#### Your assignment
How many of the lines in the data contain "Control"? Give only the number.

____ Input for this task

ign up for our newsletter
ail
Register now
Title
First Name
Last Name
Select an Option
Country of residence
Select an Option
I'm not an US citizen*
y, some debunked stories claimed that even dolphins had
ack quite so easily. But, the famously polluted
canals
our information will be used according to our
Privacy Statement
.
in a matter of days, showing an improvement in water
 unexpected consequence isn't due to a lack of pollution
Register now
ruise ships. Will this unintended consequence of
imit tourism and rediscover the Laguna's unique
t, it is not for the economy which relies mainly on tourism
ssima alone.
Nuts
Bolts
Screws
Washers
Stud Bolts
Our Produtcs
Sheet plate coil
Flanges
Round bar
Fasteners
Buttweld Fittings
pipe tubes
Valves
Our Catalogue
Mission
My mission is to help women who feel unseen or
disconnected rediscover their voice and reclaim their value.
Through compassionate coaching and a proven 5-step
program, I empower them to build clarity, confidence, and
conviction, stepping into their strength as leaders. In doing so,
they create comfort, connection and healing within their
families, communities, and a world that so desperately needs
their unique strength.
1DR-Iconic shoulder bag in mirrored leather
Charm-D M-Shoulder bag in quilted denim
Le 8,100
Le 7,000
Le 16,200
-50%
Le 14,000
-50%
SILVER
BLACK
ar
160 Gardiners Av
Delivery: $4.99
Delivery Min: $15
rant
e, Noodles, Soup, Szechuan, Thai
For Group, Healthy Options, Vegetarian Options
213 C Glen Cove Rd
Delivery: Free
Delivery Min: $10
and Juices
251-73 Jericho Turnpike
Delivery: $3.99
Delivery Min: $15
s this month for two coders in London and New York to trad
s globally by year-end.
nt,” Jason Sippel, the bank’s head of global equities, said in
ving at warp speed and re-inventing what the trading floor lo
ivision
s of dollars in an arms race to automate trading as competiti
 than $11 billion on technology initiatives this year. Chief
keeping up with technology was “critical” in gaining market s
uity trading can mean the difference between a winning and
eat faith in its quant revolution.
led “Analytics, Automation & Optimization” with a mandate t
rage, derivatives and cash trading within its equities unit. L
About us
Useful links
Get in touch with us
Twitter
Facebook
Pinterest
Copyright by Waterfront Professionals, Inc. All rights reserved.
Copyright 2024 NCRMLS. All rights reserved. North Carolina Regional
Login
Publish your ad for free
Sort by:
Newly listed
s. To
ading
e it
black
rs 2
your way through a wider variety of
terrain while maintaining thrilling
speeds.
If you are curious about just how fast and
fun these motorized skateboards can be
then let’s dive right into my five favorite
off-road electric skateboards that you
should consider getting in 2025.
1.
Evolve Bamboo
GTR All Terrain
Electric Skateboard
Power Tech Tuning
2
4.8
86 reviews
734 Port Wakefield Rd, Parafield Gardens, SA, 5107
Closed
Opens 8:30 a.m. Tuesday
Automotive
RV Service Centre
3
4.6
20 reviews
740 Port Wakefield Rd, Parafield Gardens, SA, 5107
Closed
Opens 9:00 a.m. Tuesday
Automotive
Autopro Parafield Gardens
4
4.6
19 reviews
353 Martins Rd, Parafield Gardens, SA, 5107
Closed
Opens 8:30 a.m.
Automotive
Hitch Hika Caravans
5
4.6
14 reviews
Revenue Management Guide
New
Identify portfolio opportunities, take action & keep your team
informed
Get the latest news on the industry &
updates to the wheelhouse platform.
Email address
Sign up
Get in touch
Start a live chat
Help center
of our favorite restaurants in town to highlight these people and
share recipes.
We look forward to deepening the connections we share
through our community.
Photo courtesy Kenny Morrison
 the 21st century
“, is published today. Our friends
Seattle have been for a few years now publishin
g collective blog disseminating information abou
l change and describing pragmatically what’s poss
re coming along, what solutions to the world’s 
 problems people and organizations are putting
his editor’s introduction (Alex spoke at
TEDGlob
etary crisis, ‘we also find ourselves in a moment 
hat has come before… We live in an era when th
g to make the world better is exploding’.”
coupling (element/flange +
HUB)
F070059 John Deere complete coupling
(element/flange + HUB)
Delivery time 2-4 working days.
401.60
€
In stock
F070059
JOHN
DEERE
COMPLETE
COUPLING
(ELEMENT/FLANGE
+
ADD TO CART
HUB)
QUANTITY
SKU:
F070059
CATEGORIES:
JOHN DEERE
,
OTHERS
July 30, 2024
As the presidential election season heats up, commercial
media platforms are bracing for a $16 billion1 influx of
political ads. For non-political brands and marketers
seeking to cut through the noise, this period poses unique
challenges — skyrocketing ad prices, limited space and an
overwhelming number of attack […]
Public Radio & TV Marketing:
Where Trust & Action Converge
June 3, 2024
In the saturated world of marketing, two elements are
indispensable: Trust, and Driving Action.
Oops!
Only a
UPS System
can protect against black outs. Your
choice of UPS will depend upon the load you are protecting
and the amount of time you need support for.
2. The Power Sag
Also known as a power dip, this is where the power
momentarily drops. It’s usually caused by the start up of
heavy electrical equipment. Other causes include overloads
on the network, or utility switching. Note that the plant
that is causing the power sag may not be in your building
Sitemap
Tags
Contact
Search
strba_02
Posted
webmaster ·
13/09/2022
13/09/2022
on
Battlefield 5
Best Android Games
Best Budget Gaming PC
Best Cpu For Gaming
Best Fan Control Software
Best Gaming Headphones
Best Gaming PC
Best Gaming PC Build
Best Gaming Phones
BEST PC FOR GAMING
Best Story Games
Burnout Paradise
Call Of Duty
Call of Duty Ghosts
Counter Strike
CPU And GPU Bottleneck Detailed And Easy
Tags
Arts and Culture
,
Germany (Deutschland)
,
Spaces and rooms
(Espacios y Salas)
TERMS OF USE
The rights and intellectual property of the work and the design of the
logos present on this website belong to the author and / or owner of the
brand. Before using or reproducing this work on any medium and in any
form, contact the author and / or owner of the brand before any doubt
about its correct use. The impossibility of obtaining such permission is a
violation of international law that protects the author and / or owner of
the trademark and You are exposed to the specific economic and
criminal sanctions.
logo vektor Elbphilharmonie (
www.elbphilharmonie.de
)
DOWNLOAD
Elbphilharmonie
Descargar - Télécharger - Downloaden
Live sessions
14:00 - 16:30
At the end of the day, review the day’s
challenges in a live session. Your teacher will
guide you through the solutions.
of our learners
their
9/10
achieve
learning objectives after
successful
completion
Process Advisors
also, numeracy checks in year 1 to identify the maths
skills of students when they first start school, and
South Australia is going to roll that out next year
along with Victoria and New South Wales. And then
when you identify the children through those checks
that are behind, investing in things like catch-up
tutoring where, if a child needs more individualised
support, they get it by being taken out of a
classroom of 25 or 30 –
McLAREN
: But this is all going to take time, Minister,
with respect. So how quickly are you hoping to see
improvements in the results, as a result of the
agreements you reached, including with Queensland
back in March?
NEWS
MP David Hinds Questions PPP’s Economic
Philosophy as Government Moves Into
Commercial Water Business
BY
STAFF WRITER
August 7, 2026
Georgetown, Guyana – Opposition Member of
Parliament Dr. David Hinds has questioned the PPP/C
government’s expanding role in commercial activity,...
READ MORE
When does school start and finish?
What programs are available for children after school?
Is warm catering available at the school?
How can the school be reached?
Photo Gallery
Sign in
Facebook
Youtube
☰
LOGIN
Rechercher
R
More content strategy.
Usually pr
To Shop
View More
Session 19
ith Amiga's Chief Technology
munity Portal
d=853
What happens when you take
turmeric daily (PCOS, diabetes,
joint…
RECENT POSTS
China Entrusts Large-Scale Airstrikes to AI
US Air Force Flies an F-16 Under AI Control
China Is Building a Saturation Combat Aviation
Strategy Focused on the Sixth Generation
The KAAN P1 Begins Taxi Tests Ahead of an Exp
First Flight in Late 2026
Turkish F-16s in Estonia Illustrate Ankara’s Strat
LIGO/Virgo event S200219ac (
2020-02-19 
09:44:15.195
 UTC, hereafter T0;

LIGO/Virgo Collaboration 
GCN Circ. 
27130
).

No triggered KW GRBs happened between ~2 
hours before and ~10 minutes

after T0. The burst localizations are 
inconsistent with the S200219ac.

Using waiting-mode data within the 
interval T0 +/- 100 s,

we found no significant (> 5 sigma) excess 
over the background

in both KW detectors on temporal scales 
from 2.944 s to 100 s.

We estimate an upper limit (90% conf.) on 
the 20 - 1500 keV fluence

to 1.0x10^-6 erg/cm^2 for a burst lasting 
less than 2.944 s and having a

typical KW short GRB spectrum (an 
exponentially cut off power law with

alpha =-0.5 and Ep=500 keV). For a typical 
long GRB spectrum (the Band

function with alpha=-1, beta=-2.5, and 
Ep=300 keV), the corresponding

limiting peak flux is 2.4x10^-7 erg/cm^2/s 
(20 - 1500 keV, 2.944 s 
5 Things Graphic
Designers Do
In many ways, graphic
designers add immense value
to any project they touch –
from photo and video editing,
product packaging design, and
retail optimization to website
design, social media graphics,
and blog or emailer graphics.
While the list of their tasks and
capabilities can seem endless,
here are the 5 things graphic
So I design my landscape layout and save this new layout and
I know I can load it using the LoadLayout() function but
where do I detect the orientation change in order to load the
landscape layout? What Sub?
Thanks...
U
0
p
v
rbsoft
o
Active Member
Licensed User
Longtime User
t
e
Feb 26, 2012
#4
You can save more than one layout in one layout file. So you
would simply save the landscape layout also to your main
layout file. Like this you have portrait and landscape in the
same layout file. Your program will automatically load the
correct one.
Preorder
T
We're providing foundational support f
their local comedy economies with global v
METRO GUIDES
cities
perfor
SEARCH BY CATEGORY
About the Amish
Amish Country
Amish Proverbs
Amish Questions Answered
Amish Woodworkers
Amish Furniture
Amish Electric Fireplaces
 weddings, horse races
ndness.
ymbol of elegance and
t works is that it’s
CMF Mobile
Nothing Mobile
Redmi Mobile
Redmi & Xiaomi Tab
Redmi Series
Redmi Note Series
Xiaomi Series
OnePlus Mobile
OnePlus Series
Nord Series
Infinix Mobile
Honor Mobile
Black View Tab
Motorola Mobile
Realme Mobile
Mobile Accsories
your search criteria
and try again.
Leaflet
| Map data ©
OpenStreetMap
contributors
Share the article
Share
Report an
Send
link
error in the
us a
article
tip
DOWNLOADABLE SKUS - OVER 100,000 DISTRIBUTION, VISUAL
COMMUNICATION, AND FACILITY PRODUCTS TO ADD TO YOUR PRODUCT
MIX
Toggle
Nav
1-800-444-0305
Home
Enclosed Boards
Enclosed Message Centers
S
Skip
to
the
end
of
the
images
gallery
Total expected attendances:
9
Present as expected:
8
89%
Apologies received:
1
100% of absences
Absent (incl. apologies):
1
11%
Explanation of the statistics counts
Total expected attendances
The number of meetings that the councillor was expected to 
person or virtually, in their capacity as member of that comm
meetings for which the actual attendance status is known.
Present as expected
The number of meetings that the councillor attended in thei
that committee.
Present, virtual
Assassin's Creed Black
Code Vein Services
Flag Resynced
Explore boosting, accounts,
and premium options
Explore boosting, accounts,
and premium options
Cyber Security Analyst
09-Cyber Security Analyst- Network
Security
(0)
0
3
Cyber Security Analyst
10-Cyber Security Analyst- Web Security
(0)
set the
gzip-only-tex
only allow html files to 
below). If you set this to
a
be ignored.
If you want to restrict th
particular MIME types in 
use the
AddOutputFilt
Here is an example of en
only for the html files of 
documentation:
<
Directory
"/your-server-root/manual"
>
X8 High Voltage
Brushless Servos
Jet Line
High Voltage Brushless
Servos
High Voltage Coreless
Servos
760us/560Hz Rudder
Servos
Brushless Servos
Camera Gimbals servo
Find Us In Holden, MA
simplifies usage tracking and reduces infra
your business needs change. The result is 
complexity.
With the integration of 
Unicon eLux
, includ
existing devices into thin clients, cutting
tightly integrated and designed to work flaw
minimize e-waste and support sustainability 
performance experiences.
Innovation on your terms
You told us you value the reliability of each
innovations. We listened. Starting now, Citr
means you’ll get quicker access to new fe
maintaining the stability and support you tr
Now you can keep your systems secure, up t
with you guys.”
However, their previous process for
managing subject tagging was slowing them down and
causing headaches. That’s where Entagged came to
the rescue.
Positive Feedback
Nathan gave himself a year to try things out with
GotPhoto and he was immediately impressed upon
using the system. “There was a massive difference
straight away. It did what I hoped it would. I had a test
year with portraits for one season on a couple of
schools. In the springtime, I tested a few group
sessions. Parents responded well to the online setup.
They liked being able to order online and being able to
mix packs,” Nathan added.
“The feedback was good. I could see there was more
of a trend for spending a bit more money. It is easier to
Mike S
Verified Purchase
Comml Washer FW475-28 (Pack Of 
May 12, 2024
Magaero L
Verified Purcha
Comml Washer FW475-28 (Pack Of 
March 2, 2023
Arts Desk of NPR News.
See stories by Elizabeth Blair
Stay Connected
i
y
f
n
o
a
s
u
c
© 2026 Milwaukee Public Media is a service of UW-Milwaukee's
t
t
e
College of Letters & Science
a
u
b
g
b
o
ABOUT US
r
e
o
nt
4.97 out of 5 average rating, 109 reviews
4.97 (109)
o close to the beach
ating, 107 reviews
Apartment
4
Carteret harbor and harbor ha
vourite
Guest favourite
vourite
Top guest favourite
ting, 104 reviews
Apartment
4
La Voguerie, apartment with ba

________

#### Answer below
2